* _Stored data entries_:
————

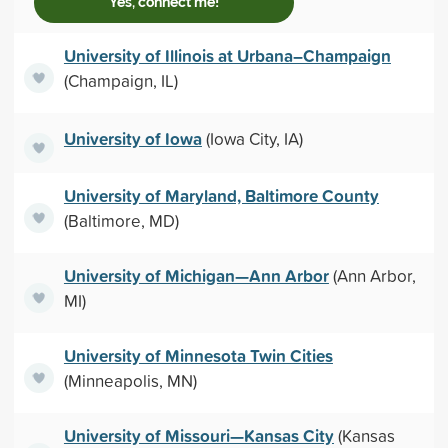
Yes, connect me!
University of Illinois at Urbana–Champaign
(Champaign, IL)
University of Iowa
(Iowa City, IA)
University of Maryland, Baltimore County
(Baltimore, MD)
University of Michigan—Ann Arbor
(Ann Arbor,
MI)
University of Minnesota Twin Cities
(Minneapolis, MN)
University of Missouri—Kansas City
(Kansas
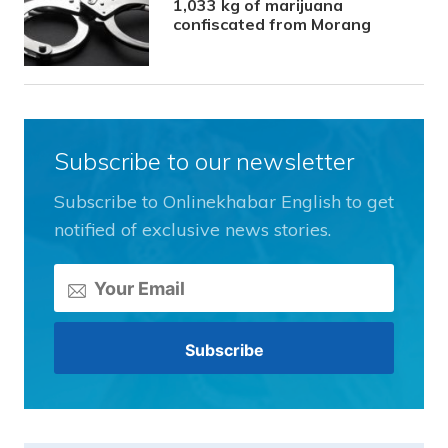
1,033 kg of marijuana
confiscated from Morang
Subscribe to our newsletter
Subscribe to Onlinekhabar English to get
notified of exclusive news stories.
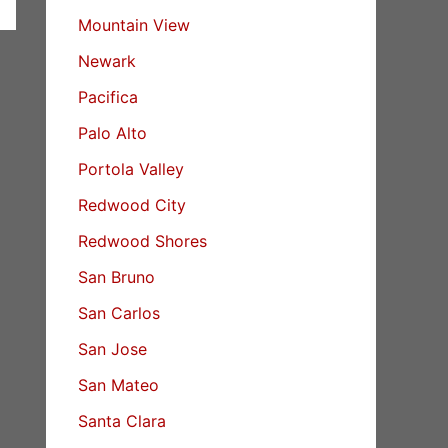
Mountain View
Newark
Pacifica
Palo Alto
Portola Valley
Redwood City
Redwood Shores
San Bruno
San Carlos
San Jose
San Mateo
Santa Clara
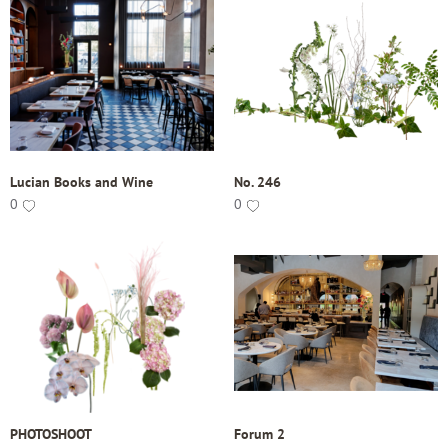
Lucian Books and Wine
No. 246
0
0
PHOTOSHOOT
Forum 2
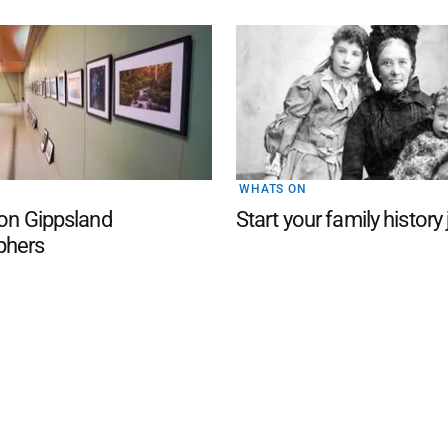
WHATS ON
 on Gippsland
Start your family history
phers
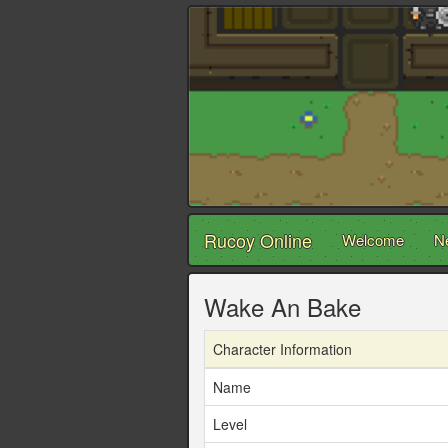
Rucoy Online
Welcome
N
Wake An Bake
Character Information
Name
Level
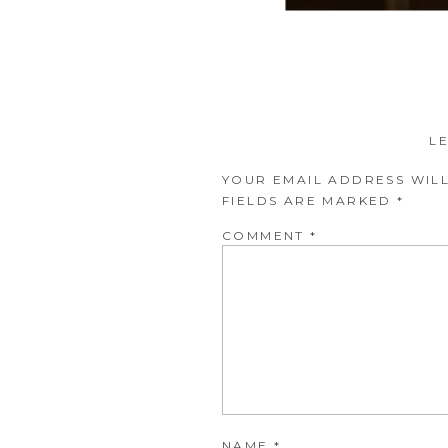
L
YOUR EMAIL ADDRESS WILL
FIELDS ARE MARKED
*
COMMENT
*
NAME
*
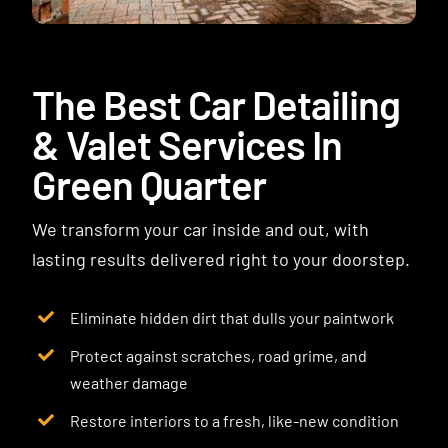
Contact
The Best Car Detailing
& Valet Services In
Green Quarter
We transform your car inside and out, with
lasting results delivered right to your doorstep.
Eliminate hidden dirt that dulls your paintwork
Protect against scratches, road grime, and
weather damage
Restore interiors to a fresh, like-new condition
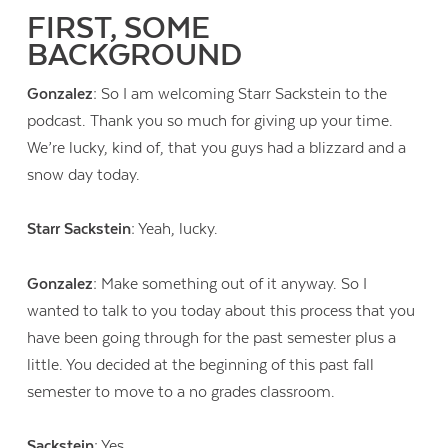
FIRST, SOME
BACKGROUND
Gonzalez:
So I am welcoming Starr Sackstein to the
podcast. Thank you so much for giving up your time.
We’re lucky, kind of, that you guys had a blizzard and a
snow day today.
Starr Sackstein:
Yeah, lucky.
Gonzalez:
Make something out of it anyway. So I
wanted to talk to you today about this process that you
have been going through for the past semester plus a
little. You decided at the beginning of this past fall
semester to move to a no grades classroom.
Sackstein:
Yes.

————

* _ACTIVITY_:
Collect the lines of the records that include the string "past".

* _RESULT OF THIS EXERCISE_:
have been going through for the past semester plus a
little. You decided at the beginning of this past fall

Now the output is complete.